Sebastian Lippold; Hongyang Xu; Albert Ko; Mingkun Li; Gabriel Renaud; Anne Butthof; Roland Schröder; Mark Stoneking

doi:10.1101/001792

Abstract

To investigate in detail the paternal and maternal demographic histories of humans, we obtained ∼500 kb of non-recombining Y chromosome (NRY) sequences and complete mtDNA genome sequences from 623 males from 51 populations in the CEPH Human Genome Diversity Panel (HGDP). Our results: confirm the controversial assertion that genetic differences between human populations on a global scale are bigger for the NRY than for mtDNA; suggest very small ancestral effective population sizes (<100) for the out-of-Africa migration as well as for many human populations; and indicate that the ratio of female effective population size to male effective population size (N_f/N_m) has been greater than one throughout the history of modern humans, and has recently increased due to faster growth in N_f. However, we also find substantial differences in patterns of mtDNA vs. NRY variation in different regional groups; thus, global patterns of variation are not necessarily representative of specific geographic regions.

Comparisons of mtDNA and NRY variation have provided numerous important insights into the maternal and paternal histories of human populations^1–3. However, such comparisons are limited by methodological differences in how mtDNA and NRY variation have been typically assayed. MtDNA variation is usually investigated by sequencing hypervariable segments of the control region, (or, increasingly, via complete mtDNA genome sequences), while human NRY variation is routinely assayed by genotyping SNPs of interest, often in combination with Y-STR loci. Nevertheless, NRY SNP-typing has several drawbacks due to the ascertainment bias inherent in the selection of SNPs^{1, 4, 5}. This ascertainment bias precludes many analyses of interest, such as dating the age of the NRY ancestor or particular divergence events in the NRY phylogeny, as well as demographic inferences such as population size changes. Moreover, the difference in molecular methods used to assay NRY vs. mtDNA variation can complicate the interpretation of differences between patterns of NRY and mtDNA variation. For example, the seminal finding that NRY differences are bigger than mtDNA differences among global populations of humans, and that this is due to a higher rate of female than male migration due to patrilocality⁶, may instead reflect methodological differences in how mtDNA vs. NRY variation is assayed⁷. Another fundamental question concerns whether or not male and female effective population sizes have been the same over time. Attempts to address this question using the ratio of X chromosome to autosomal DNA diversity have come up with conflicting answers^{8, 9}, which may in part reflect the use of different methods that capture information about effective population size at different times in the past¹⁰. Moreover, the ratio of X to autosome diversity varies along the X chromosome, depending how far polymorphic sites are from genes ¹¹, indicating a potential role for selection in distorting effective population size estimates from comparisons of X chromosome to autosomal DNA diversity. These questions – namely, are genetic differences between populations and effective population sizes the same for males and females –as well as other fundamental aspects of human maternal and paternal demographic history remain unanswered.

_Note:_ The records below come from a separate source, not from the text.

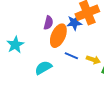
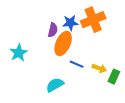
blue star: (74, 23) -> (70, 23), moved
cyan semicircle: (43, 68) -> (55, 85), moved

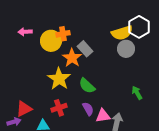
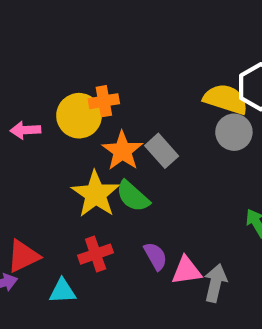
pink arrow: (25, 32) -> (25, 130), moved
yellow semicircle: (122, 33) -> (226, 99), turned -145
gray rectangle: (85, 49) -> (162, 151), moved
green semicircle: (87, 86) -> (133, 196), moved

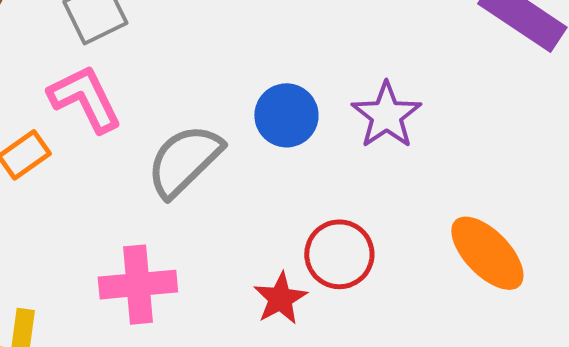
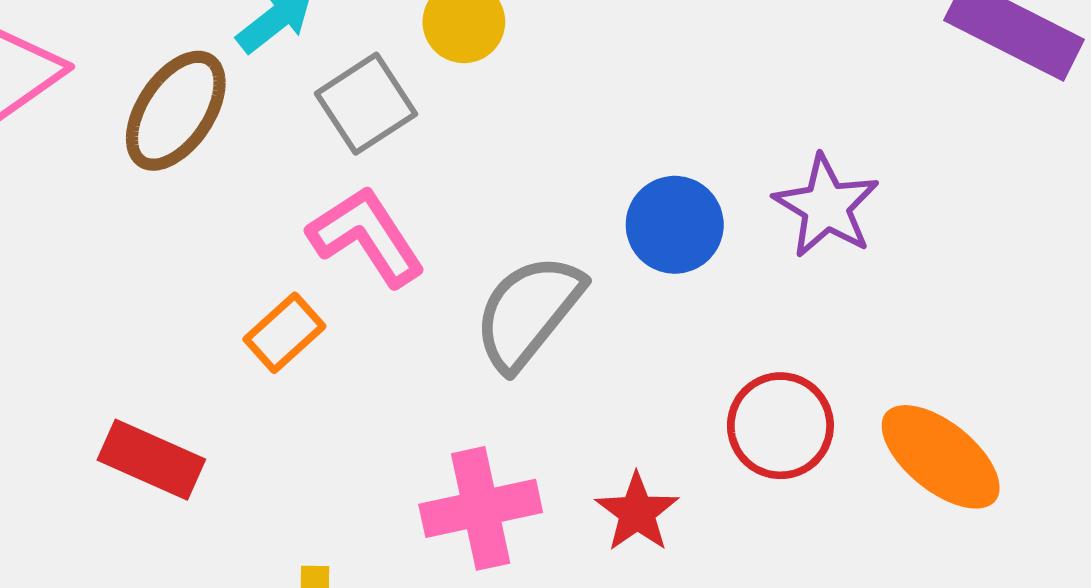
orange ellipse: (487, 253) -> (941, 457), moved
red star: (280, 299) -> (637, 512), moved

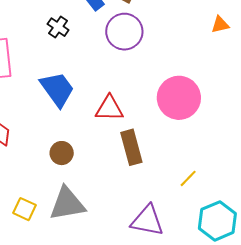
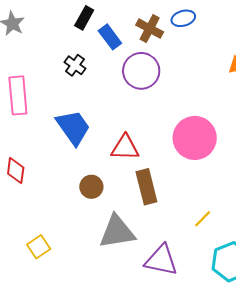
brown circle: (62, 153) -> (91, 187), moved
gray triangle: (67, 204) -> (117, 232), moved
yellow square: (24, 209) -> (39, 247), turned 30

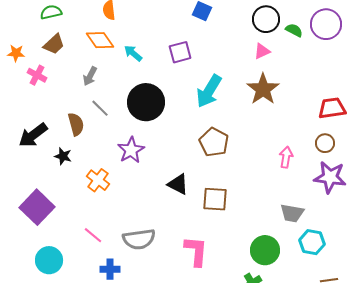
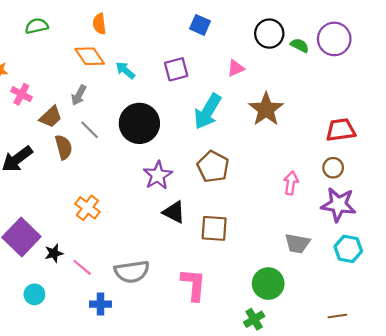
brown trapezoid: (54, 44) -> (51, 117), moved
pink triangle: (262, 51) -> (236, 68), moved
purple star: (131, 150) -> (158, 175), moved
black star: (63, 156) -> (54, 253), moved, turned -30
cyan hexagon: (312, 242) -> (348, 249), moved
cyan circle: (49, 260) -> (34, 294), size x0.7

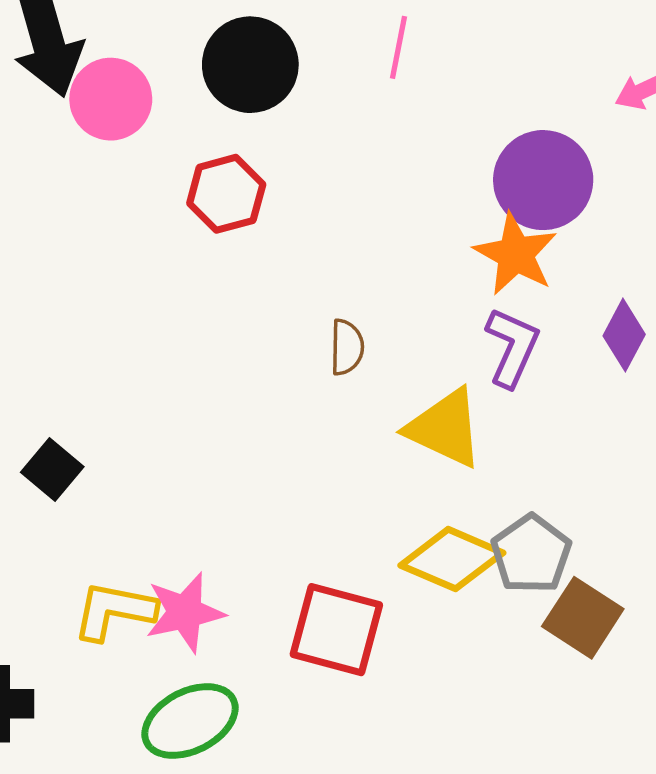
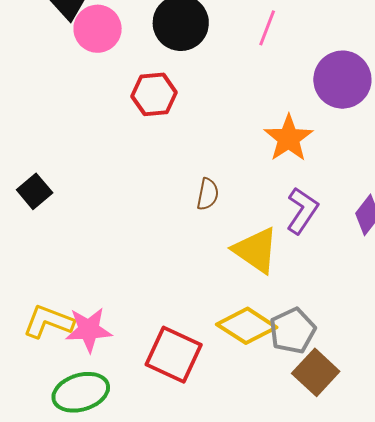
purple circle: (543, 180) -> (342, 80), moved
orange star: (516, 254) -> (289, 138), moved
black square: (52, 469) -> (35, 191), moved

Recently, analyses have been carried out of NRY sequences obtained as part of whole genome sequencing projects^12–14. While these studies provide very detailed insights into NRY diversity, they are nonetheless limited by the expense of whole genome sequencing, which precludes comprehensive global sampling. To allow for more accurate comparisons between mtDNA and NRY variation and to permit demographic inferences based on the NRY, we developed a capture-based array to enrich Illumina sequencing libraries for ∼500 kb of NRY sequence (Supplementary Table 1). We used this approach to obtain NRY sequences from 623 males in the HGDP¹⁵, from 51 globally-distributed populations. We also obtained complete mtDNA genome sequences from the entire HGDP, allowing us to investigate and directly compare the paternal and maternal relationships of global human populations in unprecedented detail.

The average coverage of the NRY sequences was 14.5X (range 5X-37.5X, Supplementary Figure 1), while for the mtDNA genome sequences the average coverage was 640X (range 46X-4123X, Supplementary Figure 1). After quality-filtering, imputation, and removal of sites with a high number of recurrent mutations, there remained 2228 SNPs in the NRY sequences. The mtDNA analyses here are restricted to the 623 males for which NRY sequences were obtained, for which tere were 2163 SNPs; results based on the mtDNA genome sequences from the entire HGDP (952 individuals) did not differ from those based on the subset of 623 males (Supplementary Figure 2). More details about the results from each individual, including mtDNA and NRY haplogroups, are provided in Supplementary Table 2. The mtDNA sequences have been deposited in Genbank with accession numbers KF450814 -KF451871. The NRY raw data are in the European Nucleotide Archive (ENA) (http://www.ebi.ac.uk/ena/home) with the study accession number PRJEB4417 (sample accession numbers ERS333252-ERS333873).

Basic summary statistics for the mtDNA and NRY diversity in each population are provided in Supplementary Table 3. As the sample sizes for many of the individual populations are quite small, for most subsequent analyses we grouped the populations into the following regions (based on analyses of genome-wide SNP data^{16, 17}): Africa, America, Central Asia, East Asia, Europe, Middle East/North Africa (ME/NA), and Oceania (the regional affiliation for each population is in Supplementary Table 2). The Adygei, Hazara, and Uygur were excluded from these groupings due to extensive admixture evident in the genome-wide SNP data^{16, 17}. We stress that the use of regional names is a convenience to refer to these groupings of these specific populations, and should not be taken to represent the entirety of the regions (e.g., “Africa” refers to the results based on the analysis of the combined African HGDP samples, not to Africa in general).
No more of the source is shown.